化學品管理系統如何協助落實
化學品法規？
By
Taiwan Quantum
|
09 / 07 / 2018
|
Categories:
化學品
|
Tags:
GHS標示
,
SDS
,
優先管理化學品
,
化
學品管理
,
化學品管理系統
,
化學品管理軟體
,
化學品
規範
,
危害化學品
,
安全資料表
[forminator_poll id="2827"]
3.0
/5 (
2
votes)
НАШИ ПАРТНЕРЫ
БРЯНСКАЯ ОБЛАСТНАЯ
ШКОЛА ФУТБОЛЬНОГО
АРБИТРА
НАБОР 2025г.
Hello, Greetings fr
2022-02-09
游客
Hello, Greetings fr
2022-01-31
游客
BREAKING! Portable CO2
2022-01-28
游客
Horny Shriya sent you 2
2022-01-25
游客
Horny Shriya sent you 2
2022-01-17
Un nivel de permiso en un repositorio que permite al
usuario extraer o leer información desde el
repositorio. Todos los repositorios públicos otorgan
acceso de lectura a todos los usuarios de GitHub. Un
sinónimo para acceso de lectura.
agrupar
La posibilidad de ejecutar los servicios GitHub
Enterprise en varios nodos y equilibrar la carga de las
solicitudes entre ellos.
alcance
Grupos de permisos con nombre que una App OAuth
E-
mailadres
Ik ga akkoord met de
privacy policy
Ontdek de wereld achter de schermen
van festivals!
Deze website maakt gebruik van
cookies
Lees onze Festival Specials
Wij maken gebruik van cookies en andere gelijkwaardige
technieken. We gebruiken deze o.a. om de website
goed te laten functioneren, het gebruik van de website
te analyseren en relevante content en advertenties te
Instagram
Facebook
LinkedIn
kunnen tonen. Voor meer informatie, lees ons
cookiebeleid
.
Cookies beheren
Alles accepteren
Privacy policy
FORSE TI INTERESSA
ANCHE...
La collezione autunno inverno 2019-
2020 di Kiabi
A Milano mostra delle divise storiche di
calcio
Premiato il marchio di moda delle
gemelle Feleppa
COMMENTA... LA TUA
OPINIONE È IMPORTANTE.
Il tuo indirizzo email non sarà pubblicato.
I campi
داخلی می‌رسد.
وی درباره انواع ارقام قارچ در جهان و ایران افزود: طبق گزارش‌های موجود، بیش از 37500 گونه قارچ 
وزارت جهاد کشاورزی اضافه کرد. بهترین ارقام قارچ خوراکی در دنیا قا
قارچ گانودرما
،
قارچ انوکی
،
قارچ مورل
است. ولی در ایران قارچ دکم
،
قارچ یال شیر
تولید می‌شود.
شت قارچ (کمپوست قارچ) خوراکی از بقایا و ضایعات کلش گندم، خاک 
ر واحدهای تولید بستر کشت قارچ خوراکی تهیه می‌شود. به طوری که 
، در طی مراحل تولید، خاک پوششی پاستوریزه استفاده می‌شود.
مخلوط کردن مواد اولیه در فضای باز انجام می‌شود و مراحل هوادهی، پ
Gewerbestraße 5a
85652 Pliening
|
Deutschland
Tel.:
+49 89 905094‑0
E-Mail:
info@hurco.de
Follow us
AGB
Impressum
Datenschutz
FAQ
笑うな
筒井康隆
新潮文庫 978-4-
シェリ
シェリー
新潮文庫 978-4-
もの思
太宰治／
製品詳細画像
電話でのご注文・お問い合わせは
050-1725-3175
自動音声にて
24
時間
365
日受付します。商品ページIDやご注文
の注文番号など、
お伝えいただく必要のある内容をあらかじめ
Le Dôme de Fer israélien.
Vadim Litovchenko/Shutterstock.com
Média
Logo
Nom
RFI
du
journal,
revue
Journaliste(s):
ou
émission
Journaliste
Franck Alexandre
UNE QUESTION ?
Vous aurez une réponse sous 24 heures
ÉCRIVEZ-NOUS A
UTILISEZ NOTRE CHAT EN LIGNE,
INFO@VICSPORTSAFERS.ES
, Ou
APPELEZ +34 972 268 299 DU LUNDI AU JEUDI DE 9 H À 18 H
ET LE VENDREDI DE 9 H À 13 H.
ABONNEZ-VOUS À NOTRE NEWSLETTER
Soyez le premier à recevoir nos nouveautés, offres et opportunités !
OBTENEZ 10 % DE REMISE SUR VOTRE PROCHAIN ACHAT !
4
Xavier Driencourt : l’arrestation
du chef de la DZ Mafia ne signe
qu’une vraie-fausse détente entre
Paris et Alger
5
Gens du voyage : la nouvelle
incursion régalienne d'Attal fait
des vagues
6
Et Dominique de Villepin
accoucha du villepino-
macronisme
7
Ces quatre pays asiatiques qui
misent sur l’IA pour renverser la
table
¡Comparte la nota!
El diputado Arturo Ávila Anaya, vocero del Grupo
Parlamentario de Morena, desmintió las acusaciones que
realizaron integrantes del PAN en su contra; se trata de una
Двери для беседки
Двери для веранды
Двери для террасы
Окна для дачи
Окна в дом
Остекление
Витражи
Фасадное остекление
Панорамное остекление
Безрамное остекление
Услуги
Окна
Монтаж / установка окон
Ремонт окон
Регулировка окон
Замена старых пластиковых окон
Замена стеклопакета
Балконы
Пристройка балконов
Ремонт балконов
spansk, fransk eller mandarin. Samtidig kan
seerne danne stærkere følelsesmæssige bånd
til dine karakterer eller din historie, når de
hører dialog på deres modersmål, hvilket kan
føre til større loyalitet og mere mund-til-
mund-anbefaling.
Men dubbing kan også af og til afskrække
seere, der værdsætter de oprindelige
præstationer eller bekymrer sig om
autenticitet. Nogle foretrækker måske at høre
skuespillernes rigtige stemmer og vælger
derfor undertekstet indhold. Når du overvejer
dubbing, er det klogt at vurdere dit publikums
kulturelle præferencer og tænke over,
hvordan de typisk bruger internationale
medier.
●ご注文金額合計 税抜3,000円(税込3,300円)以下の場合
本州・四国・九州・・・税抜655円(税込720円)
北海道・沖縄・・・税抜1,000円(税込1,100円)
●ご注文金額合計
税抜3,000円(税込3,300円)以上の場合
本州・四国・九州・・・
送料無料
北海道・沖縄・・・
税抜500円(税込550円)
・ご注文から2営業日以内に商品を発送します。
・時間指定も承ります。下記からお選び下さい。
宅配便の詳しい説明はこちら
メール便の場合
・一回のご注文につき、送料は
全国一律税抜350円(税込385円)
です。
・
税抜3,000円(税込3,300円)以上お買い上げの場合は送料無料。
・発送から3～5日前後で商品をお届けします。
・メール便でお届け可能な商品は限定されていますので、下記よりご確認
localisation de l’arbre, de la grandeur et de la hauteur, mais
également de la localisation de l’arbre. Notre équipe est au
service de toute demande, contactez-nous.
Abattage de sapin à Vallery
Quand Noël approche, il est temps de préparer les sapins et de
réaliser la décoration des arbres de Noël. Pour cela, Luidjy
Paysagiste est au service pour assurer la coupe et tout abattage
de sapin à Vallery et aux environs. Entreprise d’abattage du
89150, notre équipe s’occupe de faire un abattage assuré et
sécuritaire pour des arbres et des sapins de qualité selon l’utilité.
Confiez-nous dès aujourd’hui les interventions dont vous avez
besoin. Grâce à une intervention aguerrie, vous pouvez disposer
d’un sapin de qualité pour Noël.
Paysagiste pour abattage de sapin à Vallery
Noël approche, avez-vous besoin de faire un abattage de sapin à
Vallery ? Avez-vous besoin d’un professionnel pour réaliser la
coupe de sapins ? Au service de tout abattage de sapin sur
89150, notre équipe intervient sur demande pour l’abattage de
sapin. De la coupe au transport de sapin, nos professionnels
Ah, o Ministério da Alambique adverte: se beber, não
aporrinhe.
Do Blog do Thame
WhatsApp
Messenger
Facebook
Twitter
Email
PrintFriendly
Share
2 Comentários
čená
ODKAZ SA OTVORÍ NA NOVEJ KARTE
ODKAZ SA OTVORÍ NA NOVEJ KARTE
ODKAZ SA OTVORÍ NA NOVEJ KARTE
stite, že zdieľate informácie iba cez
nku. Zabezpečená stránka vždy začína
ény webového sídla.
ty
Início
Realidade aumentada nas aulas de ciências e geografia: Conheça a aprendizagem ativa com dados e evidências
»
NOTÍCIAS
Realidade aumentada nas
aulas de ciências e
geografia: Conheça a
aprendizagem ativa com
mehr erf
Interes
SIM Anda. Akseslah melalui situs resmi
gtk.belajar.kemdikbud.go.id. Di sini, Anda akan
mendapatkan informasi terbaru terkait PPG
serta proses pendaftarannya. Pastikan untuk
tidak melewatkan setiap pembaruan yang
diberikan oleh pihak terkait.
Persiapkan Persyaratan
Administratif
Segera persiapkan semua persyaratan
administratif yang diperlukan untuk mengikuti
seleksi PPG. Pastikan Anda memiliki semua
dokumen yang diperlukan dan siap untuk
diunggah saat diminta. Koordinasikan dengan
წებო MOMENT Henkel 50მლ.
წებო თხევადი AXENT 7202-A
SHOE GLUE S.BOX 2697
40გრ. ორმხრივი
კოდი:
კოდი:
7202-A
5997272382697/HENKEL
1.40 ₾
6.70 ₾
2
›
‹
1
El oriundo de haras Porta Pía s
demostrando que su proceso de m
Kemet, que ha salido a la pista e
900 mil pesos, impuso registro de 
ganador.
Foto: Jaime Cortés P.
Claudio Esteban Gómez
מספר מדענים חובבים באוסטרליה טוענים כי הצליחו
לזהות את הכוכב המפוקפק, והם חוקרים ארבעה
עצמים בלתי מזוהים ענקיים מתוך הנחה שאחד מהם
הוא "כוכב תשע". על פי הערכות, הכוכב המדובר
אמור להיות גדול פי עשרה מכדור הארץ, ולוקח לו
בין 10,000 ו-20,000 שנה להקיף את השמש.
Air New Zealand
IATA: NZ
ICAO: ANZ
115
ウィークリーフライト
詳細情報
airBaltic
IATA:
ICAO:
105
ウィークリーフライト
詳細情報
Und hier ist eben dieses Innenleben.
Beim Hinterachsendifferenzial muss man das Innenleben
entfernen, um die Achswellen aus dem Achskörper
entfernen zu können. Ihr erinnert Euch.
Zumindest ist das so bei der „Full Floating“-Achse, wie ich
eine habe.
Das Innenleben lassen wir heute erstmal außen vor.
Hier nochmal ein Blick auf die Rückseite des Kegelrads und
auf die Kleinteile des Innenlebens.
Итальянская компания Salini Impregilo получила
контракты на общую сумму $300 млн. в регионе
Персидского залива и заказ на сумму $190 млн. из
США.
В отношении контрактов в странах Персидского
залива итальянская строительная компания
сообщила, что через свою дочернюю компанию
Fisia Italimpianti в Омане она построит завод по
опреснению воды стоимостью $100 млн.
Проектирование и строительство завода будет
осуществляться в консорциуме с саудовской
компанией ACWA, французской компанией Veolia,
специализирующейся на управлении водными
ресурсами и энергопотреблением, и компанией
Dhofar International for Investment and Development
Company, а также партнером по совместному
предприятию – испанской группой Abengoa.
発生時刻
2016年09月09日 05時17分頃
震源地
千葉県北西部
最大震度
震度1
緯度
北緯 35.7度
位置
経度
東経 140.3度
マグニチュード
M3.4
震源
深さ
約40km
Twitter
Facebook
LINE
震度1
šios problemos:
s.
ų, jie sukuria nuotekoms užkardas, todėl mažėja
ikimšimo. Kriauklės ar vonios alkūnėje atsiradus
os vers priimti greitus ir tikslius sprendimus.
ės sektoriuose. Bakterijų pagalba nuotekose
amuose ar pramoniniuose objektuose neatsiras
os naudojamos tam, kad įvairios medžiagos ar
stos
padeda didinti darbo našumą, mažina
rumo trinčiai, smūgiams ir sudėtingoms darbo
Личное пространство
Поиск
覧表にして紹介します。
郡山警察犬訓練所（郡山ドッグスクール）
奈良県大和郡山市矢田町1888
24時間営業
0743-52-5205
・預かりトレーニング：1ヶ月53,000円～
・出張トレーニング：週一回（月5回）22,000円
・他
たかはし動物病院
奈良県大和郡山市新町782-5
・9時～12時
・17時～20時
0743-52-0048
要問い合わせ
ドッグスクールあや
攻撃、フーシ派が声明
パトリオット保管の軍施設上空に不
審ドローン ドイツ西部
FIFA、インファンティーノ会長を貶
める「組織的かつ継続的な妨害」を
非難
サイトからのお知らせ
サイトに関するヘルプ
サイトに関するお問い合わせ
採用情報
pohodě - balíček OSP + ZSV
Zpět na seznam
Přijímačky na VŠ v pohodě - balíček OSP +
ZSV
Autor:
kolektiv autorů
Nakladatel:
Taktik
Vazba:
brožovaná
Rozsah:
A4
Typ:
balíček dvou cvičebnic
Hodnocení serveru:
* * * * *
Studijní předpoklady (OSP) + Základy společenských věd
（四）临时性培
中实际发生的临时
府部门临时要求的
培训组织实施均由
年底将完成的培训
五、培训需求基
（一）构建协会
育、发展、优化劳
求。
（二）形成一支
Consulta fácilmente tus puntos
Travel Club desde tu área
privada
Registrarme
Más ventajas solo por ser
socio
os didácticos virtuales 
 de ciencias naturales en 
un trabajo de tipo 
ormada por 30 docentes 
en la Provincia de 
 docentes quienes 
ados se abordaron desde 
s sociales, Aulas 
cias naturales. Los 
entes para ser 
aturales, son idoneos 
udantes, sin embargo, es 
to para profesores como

**The problem**
Look through the data above for the word "terkait". Report each line where it occurs.

**Completed exercise**
mendapatkan informasi terbaru terkait PPG
diberikan oleh pihak terkait.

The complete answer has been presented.